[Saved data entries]
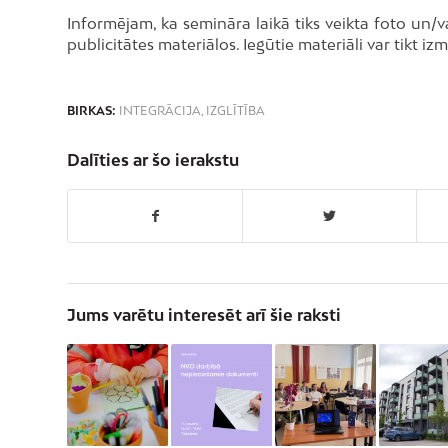
Informējam, ka semināra laikā tiks veikta foto un
publicitātes materiālos. Iegūtie materiāli var tikt i
BIRKAS:
INTEGRĀCIJA
,
IZGLĪTĪBA
Dalīties ar šo ierakstu
Jums varētu interesēt arī šie raksti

EXERCISE PROMPT
Reproduce every record in full. Leave out the images.

YOUR RESPONSE
Informējam, ka semināra laikā tiks veikta foto un
publicitātes materiālos. Iegūtie materiāli var tikt i
BIRKAS:
INTEGRĀCIJA
,
IZGLĪTĪBA
Dalīties ar šo ierakstu
Jums varētu interesēt arī šie raksti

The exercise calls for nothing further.